#### Records for the exercise
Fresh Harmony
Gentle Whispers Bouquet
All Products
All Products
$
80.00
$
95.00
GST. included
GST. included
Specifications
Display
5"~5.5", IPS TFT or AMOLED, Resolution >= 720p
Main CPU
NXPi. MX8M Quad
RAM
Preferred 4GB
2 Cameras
########
#### Records for the exercise
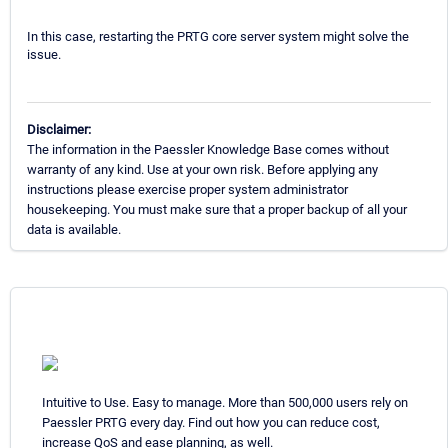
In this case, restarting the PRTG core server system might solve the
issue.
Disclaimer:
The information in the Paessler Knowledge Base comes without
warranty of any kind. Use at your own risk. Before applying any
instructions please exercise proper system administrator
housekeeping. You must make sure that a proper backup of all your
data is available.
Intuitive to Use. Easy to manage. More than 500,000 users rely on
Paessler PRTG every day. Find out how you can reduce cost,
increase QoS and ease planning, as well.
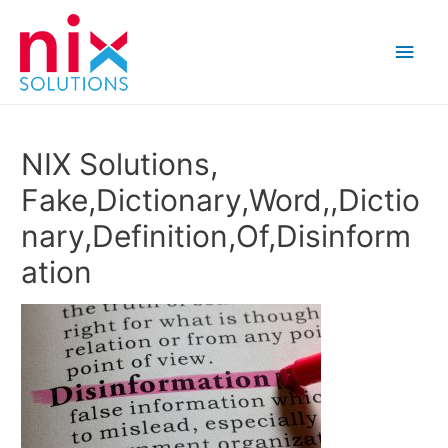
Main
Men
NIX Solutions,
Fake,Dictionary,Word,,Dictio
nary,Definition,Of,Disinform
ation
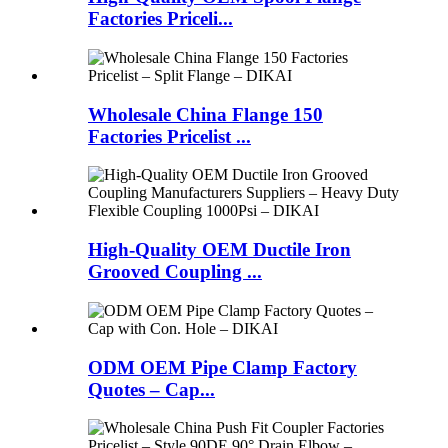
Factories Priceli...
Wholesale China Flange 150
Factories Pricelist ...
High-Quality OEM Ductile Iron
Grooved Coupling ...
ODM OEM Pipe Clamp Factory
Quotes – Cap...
########
→ Problem to work on:
Would you copy out, exactly and with no pictures, only the lines above from the one that contains "The information in" through the one that contains "Quotes – Cap..."?

→ Solved problem:
The information in the Paessler Knowledge Base comes without
warranty of any kind. Use at your own risk. Before applying any
instructions please exercise proper system administrator
housekeeping. You must make sure that a proper backup of all your
data is available.
Intuitive to Use. Easy to manage. More than 500,000 users rely on
Paessler PRTG every day. Find out how you can reduce cost,
increase QoS and ease planning, as well.
Main
Men
NIX Solutions,
Fake,Dictionary,Word,,Dictio
nary,Definition,Of,Disinform
ation
Factories Priceli...
Wholesale China Flange 150
Factories Pricelist ...
High-Quality OEM Ductile Iron
Grooved Coupling ...
ODM OEM Pipe Clamp Factory
Quotes – Cap...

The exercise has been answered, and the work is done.